New York May Have a Chance for Snow on Christmas Day, Weather Service Says

This week will start chilly and windy in Manhattan and may end with snow, according to the National Weather Service.

“We do have a chance of snow in the forecast for Christmas,” said Brian Ciemnecki, a weather service meteorologist in Upton, New York. “It’s a little early to tell right now. We’re still looking at it.”

Accumulation of snow depends on temperature and moisture when the system arrives, Ciemnecki said.

For a Christmas to be considered white, there has to be an inch of snow on the ground at 7 a.m., Ciemnecki said. The snowiest Christmas on record in Central Park was in 1909, when 7 inches (18 centimeters) fell, according to the weather service.

“If it were to snow on Christmas but it didn’t start until 2, then technically it wouldn’t be a white Christmas,” he said.

The last significant snowfall on Christmas was in 2002 when 5 inches fell, the third-most on record going back to 1870, according to the weather service. In 2003, a trace of snow fell on Christmas Day.

Gas futures gained as weather may be colder than normal on the East Coast and U.S. South from Dec. 27 through Jan. 2, according to the Climate Prediction Center’s latest eight- to 14-day outlook issued yesterday. Earlier forecasts had showed above-normal temperatures in New England during that period.

The forecast calls for normal temperatures in the Midwest and warmer weather in the Pacific Northwest and parts of Texas.

Winter Forecast

Most of the U.S. will see below-normal temperatures in January, according to the Commodity Weather Group LLC in Bethesda, Maryland. The northern Plains are expected to have below-normal temperatures through March and the U.S. Northeast may warm slightly in February before cooling again, according to the forecast released today.

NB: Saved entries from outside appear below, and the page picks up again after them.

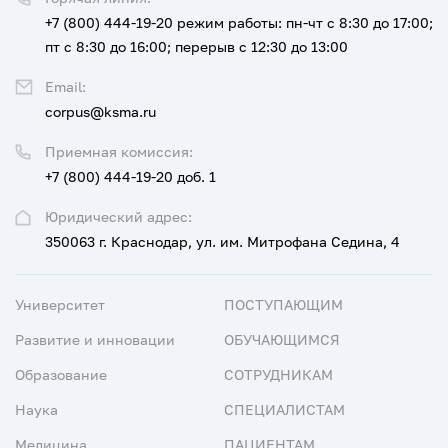
+7 (800) 444-19-20
режим работы: пн-чт с 8:30 до 17:00;
пт с 8:30 до 16:00; перерыв с 12:30 до 13:00
Email:
corpus@ksma.ru
Приемная комиссия:
+7 (800) 444-19-20 доб. 1
Юридический адрес:
350063 г. Краснодар, ул. им. Митрофана Седина, 4
Университет
ПОСТУПАЮЩИМ
Развитие и инновации
ОБУЧАЮЩИМСЯ
Образование
СОТРУДНИКАМ
Наука
СПЕЦИАЛИСТАМ
Медицина
ПАЦИЕНТАМ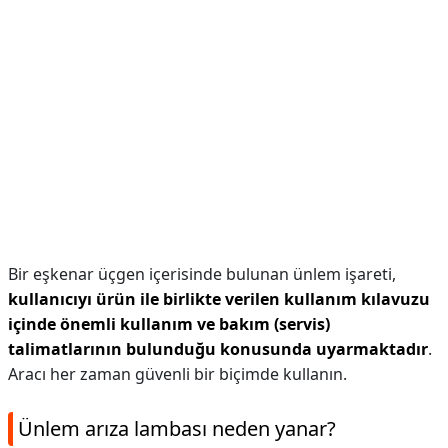
Bir eşkenar üçgen içerisinde bulunan ünlem işareti,
kullanıcıyı ürün ile birlikte verilen kullanım kılavuzu
içinde önemli kullanım ve bakım (servis)
talimatlarının bulunduğu konusunda uyarmaktadır
.
Aracı her zaman güvenli bir biçimde kullanın.
Ünlem arıza lambası neden yanar?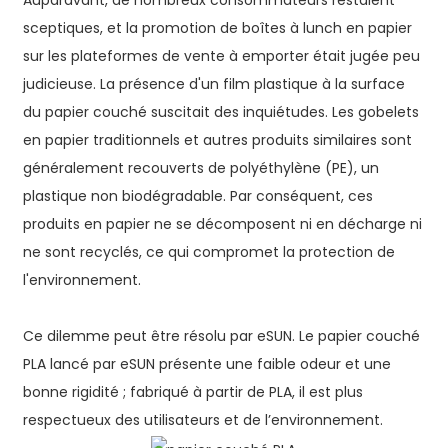
Auparavant, de nombreux consommateurs restaient
sceptiques, et la promotion de boîtes à lunch en papier
sur les plateformes de vente à emporter était jugée peu
judicieuse. La présence d'un film plastique à la surface
du papier couché suscitait des inquiétudes. Les gobelets
en papier traditionnels et autres produits similaires sont
généralement recouverts de polyéthylène (PE), un
plastique non biodégradable. Par conséquent, ces
produits en papier ne se décomposent ni en décharge ni
ne sont recyclés, ce qui compromet la protection de
l'environnement.
Ce dilemme peut être résolu par eSUN. Le papier couché
PLA lancé par eSUN présente une faible odeur et une
bonne rigidité ; fabriqué à partir de PLA, il est plus
respectueux des utilisateurs et de l’environnement.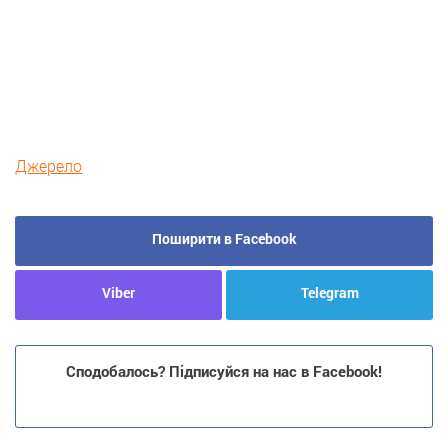
Джерело
Поширити в Facebook
Viber
Telegram
Сподобалось? Підписуйся на нас в Facebook!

Natural gas for January delivery rose 9.3 cents, or 2.3 percent, to $4.159 per million British thermal units at 1:33 p.m. on the New York Mercantile Exchange.

The heating degree days value for Central Park this month has been 596, or 110 above normal, according to the weather service.

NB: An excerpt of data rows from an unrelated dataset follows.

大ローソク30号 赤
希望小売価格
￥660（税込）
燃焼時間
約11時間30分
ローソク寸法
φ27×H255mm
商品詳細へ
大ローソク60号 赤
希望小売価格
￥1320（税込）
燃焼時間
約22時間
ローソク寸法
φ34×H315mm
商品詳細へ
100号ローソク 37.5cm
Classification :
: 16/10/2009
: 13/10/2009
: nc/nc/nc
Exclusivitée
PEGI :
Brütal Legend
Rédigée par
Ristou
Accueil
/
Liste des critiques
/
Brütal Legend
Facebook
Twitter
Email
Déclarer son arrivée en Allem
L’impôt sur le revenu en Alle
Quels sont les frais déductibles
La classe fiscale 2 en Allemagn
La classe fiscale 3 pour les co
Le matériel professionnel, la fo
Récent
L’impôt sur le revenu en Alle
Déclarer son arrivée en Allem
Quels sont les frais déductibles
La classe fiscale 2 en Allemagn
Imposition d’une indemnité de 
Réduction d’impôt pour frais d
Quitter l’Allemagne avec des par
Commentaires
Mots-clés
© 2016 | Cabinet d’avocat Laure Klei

The value, calculated by subtracting the daily average temperature from a base of 65 degrees, is designed to show energy demand, according to the weather service. The higher the value, the cooler the weather, and thus the more energy probably being used to heat homes and business.

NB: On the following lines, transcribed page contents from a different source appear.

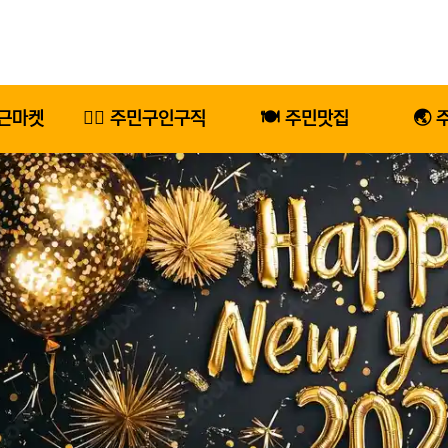
당근마켓
🕵️‍♂️ 주민구인구직
🍽️ 주민맛집
🌏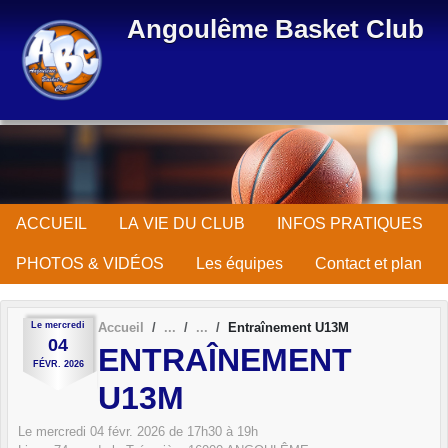
Panneau de gestion des cookies
Angoulême Basket Club
ACCUEIL
LA VIE DU CLUB
INFOS PRATIQUES
PHOTOS & VIDÉOS
Les équipes
Contact et plan
Le
mercredi
Accueil
Entraînement U13M
04
ENTRAÎNEMENT
FÉVR.
2026
U13M
Le
mercredi
04
févr.
2026
de 17h30 à 19h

The value in Boston is 598, or 58 above normal; 601 in Philadelphia, or 105 above normal; and 854 in Chicago, or 185 above normal, according to the weather service.

Storm Advisories

Across the country, a low-pressure system is threatening the upper Midwest with heavy snow today, according to the weather service. Winter storm advisories and warnings stretch from Chicago’s suburbs to Montana.

Snow has forced delays of more than 90 minutes for flights arriving at Chicago’s O’Hare International Airport and 30 minutes in Minneapolis, according to the Federal Aviation Administration website. Delays of almost an hour have been reported at Newark, New Jersey, because of wind and more than 2 hours in San Francisco because of low cloud cover.

A lingering storm that brought clouds to New York over the weekend has prompted hurricane storm-force wind warnings off the Atlantic coast from New Jersey to Massachusetts.

Winds in the Gulf Stream off the coast are forecast to peak at 75 miles per hour (120 kilometers) today and waves may reach 27 feet, according to the weather service.

“As a consequence we will get some high seas off shore and some potential for some beach erosion,” said Charlie Foley, a weather service meteorologist in Taunton, Massachusetts.

The storm will also bring snow periods to eastern Massachusetts, particularly along Cape Cod, where 2 to 4 inches may fall through the course of the week, Foley said.

“It is just going to throw periodic snow into the area as it meanders around out there,” Foley said.